EXERCISE DESCRIPTION: Although the data below holds other lines too, output only those from the line with "เครื่องใช้ไฟฟ้าขนาดเล็ก (163, 144)" up to and including the line with "ติดตามสินค้า (127, 2414)", exactly as they appear.

━━━ RECORD EXTRACTS ━━━

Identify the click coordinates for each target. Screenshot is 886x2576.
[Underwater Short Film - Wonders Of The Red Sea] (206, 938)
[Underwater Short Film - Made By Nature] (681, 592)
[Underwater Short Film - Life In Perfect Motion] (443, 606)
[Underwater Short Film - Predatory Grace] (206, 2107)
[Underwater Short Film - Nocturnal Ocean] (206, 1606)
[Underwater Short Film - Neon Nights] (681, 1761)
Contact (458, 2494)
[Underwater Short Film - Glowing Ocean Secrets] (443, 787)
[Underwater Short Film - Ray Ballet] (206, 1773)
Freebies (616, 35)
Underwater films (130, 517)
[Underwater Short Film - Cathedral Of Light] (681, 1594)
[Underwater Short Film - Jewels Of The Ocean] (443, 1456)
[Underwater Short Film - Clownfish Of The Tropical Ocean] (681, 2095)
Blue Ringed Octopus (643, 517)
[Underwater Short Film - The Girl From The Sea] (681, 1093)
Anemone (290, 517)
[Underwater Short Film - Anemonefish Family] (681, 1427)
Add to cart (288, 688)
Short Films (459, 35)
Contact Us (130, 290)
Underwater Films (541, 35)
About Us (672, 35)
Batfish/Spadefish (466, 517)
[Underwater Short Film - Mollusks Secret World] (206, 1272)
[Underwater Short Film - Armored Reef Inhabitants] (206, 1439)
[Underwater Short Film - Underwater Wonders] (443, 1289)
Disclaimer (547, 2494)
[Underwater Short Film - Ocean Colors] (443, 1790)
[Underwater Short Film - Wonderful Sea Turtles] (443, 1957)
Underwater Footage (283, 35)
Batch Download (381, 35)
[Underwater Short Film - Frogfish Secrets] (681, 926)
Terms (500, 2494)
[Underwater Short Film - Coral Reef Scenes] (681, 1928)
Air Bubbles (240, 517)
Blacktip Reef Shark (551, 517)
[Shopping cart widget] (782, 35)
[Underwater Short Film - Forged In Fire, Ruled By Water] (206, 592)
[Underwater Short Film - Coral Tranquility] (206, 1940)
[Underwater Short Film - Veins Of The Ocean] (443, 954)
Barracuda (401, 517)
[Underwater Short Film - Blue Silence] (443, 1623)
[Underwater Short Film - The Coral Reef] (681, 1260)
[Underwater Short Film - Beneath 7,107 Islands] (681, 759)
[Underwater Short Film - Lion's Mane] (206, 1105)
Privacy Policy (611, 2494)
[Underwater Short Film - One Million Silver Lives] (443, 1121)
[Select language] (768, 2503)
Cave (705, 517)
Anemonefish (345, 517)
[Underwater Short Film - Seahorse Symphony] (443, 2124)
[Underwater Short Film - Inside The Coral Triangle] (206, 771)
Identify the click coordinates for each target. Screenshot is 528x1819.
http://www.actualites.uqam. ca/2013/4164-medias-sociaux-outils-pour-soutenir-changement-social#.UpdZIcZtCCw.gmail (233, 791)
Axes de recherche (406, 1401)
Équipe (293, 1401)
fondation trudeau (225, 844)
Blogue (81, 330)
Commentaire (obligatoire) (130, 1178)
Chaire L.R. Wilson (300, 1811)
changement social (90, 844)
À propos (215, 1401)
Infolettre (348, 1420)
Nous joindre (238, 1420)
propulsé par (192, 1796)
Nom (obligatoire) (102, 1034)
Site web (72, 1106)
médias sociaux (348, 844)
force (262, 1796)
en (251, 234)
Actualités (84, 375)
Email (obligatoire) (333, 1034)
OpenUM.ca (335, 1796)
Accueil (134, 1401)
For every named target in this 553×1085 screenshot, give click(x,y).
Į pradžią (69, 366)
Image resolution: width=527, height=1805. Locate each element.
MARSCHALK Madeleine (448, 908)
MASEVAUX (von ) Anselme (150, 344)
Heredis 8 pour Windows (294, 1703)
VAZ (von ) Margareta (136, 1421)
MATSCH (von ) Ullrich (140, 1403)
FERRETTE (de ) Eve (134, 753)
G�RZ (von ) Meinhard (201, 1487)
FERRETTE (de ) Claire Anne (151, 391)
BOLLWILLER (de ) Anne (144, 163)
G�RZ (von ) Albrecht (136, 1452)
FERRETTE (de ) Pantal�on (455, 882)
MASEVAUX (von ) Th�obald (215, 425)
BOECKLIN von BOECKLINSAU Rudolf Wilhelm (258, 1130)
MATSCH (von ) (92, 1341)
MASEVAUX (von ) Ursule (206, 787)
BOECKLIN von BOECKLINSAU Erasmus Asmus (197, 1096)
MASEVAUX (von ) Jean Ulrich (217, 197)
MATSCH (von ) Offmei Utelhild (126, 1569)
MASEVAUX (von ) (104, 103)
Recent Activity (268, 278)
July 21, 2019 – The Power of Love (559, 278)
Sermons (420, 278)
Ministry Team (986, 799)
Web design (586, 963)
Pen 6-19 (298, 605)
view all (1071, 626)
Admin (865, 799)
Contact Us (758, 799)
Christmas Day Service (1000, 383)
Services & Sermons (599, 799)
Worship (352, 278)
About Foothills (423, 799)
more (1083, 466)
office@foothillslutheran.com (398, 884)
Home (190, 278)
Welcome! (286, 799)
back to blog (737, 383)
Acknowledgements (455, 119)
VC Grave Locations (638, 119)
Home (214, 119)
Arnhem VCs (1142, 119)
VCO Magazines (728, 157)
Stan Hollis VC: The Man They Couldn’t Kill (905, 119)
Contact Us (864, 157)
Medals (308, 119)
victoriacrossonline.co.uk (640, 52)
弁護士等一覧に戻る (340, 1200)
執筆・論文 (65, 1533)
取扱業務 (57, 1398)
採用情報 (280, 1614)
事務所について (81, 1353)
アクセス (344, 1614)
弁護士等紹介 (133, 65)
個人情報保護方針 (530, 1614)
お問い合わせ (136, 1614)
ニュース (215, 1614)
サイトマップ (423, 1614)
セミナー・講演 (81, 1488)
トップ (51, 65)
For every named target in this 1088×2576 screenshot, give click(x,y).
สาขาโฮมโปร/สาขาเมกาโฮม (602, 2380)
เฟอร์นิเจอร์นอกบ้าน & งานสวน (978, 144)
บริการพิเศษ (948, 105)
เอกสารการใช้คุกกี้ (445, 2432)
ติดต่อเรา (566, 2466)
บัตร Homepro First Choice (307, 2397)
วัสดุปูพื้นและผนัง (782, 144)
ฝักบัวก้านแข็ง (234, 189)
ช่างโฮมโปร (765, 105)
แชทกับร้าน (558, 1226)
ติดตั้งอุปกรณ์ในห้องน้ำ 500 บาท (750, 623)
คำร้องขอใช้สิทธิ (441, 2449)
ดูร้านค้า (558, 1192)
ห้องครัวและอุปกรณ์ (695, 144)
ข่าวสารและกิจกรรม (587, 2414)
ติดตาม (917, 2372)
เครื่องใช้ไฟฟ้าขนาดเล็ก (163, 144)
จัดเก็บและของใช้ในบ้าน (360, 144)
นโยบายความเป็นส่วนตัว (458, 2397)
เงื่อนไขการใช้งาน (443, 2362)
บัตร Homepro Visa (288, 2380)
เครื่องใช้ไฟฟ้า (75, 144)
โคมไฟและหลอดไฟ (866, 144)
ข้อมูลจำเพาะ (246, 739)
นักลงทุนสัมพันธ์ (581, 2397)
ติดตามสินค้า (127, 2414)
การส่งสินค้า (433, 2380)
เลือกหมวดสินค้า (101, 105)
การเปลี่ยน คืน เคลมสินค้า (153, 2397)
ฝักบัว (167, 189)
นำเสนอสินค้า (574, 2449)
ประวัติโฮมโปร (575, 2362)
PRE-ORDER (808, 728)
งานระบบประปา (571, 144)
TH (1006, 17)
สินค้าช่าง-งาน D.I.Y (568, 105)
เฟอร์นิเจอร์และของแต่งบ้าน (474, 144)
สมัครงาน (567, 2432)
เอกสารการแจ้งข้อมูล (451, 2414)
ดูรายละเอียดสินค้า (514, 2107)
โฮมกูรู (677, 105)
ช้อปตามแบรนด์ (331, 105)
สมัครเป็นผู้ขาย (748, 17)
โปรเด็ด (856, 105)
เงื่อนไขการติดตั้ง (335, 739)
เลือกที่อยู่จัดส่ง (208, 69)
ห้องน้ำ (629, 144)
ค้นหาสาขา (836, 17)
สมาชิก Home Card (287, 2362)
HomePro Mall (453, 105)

━━━

EXERCISE RESPONSE:
เครื่องใช้ไฟฟ้าขนาดเล็ก (163, 144)
จัดเก็บและของใช้ในบ้าน (360, 144)
นโยบายความเป็นส่วนตัว (458, 2397)
เงื่อนไขการใช้งาน (443, 2362)
บัตร Homepro Visa (288, 2380)
เครื่องใช้ไฟฟ้า (75, 144)
โคมไฟและหลอดไฟ (866, 144)
ข้อมูลจำเพาะ (246, 739)
นักลงทุนสัมพันธ์ (581, 2397)
ติดตามสินค้า (127, 2414)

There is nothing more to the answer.